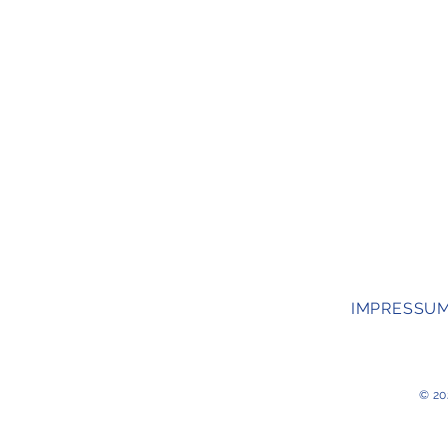
IMPRESSU
​© 20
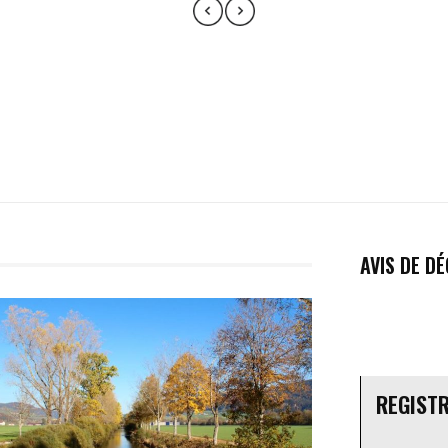
AVIS DE D
REGIST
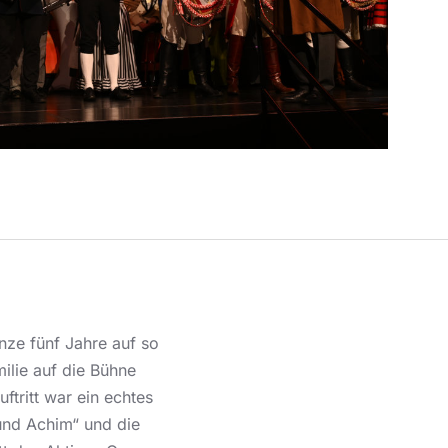
anze fünf Jahre auf so
ilie auf die Bühne
ftritt war ein echtes
und Achim“ und die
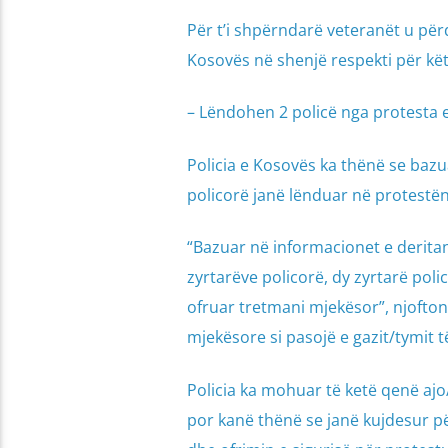
Për t’i shpërndarë veteranët u përd
Kosovës në shenjë respekti për kët
– Lëndohen 2 policë nga protesta e
Policia e Kosovës ka thënë se bazua
policorë janë lënduar në protestën
“Bazuar në informacionet e derita
zyrtarëve policorë, dy zyrtarë pol
ofruar tretmani mjekësor”, njofton
mjekësore si pasojë e gazit/tymit 
Policia ka mohuar të ketë qenë ajo/
por kanë thënë se janë kujdesur pë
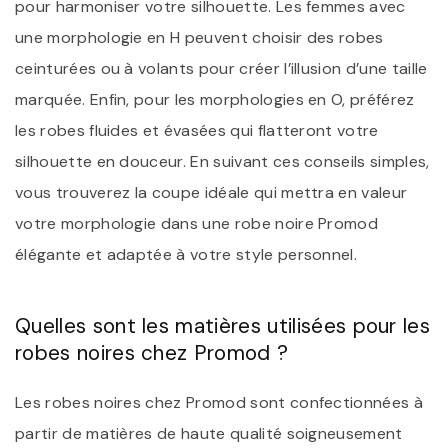
pour harmoniser votre silhouette. Les femmes avec
une morphologie en H peuvent choisir des robes
ceinturées ou à volants pour créer l’illusion d’une taille
marquée. Enfin, pour les morphologies en O, préférez
les robes fluides et évasées qui flatteront votre
silhouette en douceur. En suivant ces conseils simples,
vous trouverez la coupe idéale qui mettra en valeur
votre morphologie dans une robe noire Promod
élégante et adaptée à votre style personnel.
Quelles sont les matières utilisées pour les
robes noires chez Promod ?
Les robes noires chez Promod sont confectionnées à
partir de matières de haute qualité soigneusement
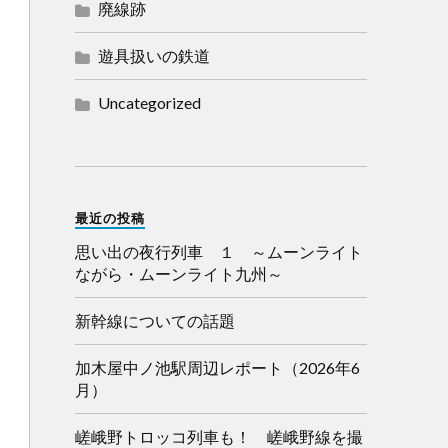
廃線跡
遊具扱いの鉄道
Uncategorized
最近の投稿
思い出の夜行列車 １ ～ムーンライト
ながら・ムーンライト九州～
新幹線についての話題
加木屋中ノ池駅周辺レポート（2026年6
月）
嵯峨野トロッコ列車も！ 嵯峨野線を撮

- **Exercise**: Although the records contain pictures, restate them word for word with those pictures left out.

- **Final answer**:
IMPRESSU
​© 20
AVIS DE D
REGIST
anze fünf Jahre auf so
ilie auf die Bühne
ftritt war ein echtes
und Achim“ und die
Për t’i shpërndarë veteranët u përd
Kosovës në shenjë respekti për kët
– Lëndohen 2 policë nga protesta e
Policia e Kosovës ka thënë se bazua
policorë janë lënduar në protestën
“Bazuar në informacionet e derita
zyrtarëve policorë, dy zyrtarë pol
ofruar tretmani mjekësor”, njofton
mjekësore si pasojë e gazit/tymit 
Policia ka mohuar të ketë qenë ajo/
por kanë thënë se janë kujdesur pë
pour harmoniser votre silhouette. Les femmes avec
une morphologie en H peuvent choisir des robes
ceinturées ou à volants pour créer l’illusion d’une taille
marquée. Enfin, pour les morphologies en O, préférez
les robes fluides et évasées qui flatteront votre
silhouette en douceur. En suivant ces conseils simples,
vous trouverez la coupe idéale qui mettra en valeur
votre morphologie dans une robe noire Promod
élégante et adaptée à votre style personnel.
Quelles sont les matières utilisées pour les
robes noires chez Promod ?
Les robes noires chez Promod sont confectionnées à
partir de matières de haute qualité soigneusement
廃線跡
遊具扱いの鉄道
Uncategorized
最近の投稿
思い出の夜行列車 １ ～ムーンライト
ながら・ムーンライト九州～
新幹線についての話題
加木屋中ノ池駅周辺レポート（2026年6
月）
嵯峨野トロッコ列車も！ 嵯峨野線を撮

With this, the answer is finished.